A new report reveals that India's consumption revival is set to gain significant momentum in H2 FY2026 due to favorable economic policies and a strong monsoon, promising a brighter outlook for household spending and economic growth.

Key Takeaways

  • Consumption revival expected in H2 FY2026.
  • Supportive measures include tax cuts and rate reductions.
  • Private consumption accounts for 61% of GDP.
  • GDP growth may reach 7% by FY2027.
  • Rural and urban consumption both anticipated to rise.

Mumbai, Oct 6 (NationPress) India’s consumption revival is anticipated to gain significant momentum in the latter half of FY2026, bolstered by tax cuts, rate reductions, and GST rationalisation, as per a recent report released on Monday.

The analysis conducted by MP Financial Advisory Services LLP (MPFASL) indicates that these policy initiatives, along with a more favorable monsoon and decreasing inflation, are fostering a conducive environment for household demand and expenditure.

The report highlights that this regulatory trident of supportive measures is likely to enhance disposable incomes, lower borrowing costs, and reduce retail prices, thereby revitalizing India’s consumption engine.

Private final consumption expenditure, which constitutes nearly 61 percent of India's GDP, is projected to experience substantial growth in the second half of the fiscal year.

Mahendra Patil, Founder and Managing Partner at MP Financial Advisory Services LLP, remarked that the overall economic landscape is more favorable than in recent years.

“This year's stronger monsoon is expected to boost agricultural productivity, leading to enhanced rural incomes and improved cash flows. Consequently, this should stimulate a rise in rural consumption and complement the recovery of urban discretionary spending,” he stated.

The report notes that inflation has significantly decreased, providing consumers with increased purchasing power.

According to the findings, the RBI’s decision in October to maintain the repo rate at 5.5 percent reflects confidence in India’s growth trajectory and price stability.

This stable policy stance ensures that the benefits from previous rate cuts and ample liquidity continue to reach households and businesses, further supporting the consumption recovery.

MPFASL anticipates that consumption-driven growth will strengthen further in FY2026, propelling GDP growth towards 7 percent by FY2027, surpassing the RBI’s current forecast of 6.5 percent for this fiscal year.

Increasing consumption is also expected to initiate a virtuous cycle of investment, credit expansion, and job creation.

The report emphasizes that India’s middle class stands to gain the most from the current economic scenario.

With easing inflation and abundant liquidity, households have greater flexibility to spend on items such as consumer durables, electronics, and lifestyle products.
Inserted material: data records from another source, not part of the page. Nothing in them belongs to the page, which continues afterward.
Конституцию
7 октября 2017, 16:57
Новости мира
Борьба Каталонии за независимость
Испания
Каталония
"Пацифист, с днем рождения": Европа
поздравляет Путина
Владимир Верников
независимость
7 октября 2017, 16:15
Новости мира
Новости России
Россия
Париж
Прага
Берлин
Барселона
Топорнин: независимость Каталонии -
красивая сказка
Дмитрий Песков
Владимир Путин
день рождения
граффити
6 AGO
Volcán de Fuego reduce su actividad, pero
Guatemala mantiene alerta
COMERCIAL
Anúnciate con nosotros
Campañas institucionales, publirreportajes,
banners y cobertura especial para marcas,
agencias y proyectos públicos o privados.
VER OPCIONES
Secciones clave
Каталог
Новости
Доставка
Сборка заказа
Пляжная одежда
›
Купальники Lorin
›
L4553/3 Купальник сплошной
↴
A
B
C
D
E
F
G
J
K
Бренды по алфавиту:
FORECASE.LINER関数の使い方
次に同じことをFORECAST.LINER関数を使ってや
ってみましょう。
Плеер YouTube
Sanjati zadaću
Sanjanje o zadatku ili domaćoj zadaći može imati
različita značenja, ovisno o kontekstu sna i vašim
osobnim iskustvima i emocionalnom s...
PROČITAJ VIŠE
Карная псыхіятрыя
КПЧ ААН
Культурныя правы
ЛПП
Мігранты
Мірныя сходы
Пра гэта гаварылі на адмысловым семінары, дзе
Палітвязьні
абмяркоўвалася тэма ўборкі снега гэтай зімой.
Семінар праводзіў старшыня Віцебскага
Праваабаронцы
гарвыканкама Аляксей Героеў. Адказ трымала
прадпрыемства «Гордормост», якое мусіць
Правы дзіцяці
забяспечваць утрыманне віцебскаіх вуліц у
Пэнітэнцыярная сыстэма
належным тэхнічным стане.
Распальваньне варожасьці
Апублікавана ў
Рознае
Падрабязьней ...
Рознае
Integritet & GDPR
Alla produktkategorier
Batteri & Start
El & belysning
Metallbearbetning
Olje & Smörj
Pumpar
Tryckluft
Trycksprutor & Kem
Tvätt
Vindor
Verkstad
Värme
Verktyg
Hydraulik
Initial signs of this transition are evident in the rising demand for premium FMCG products and increased sales of appliances like televisions and refrigerators.

Point of View

It is vital to recognize that India's economic recovery is not just a statistic; it reflects the resilience of its people. The supportive measures outlined in this report signify a commitment to fostering household demand and consumption, ultimately benefiting the nation at large.
NationPress
06/10/2025

Frequently Asked Questions

What factors are contributing to India's consumption revival?
India’s consumption revival is influenced by tax cuts, rate reductions, GST rationalisation, a favorable monsoon, and decreasing inflation, creating a conducive environment for household spending.
How significant is private final consumption expenditure for India's GDP?
Private final consumption expenditure accounts for nearly 61 percent of India's GDP, making it a crucial driver of economic growth.
What is the expected GDP growth rate for India by FY2027?
The report anticipates that consumption-led growth could push India's GDP growth to approximately 7 percent by FY2027.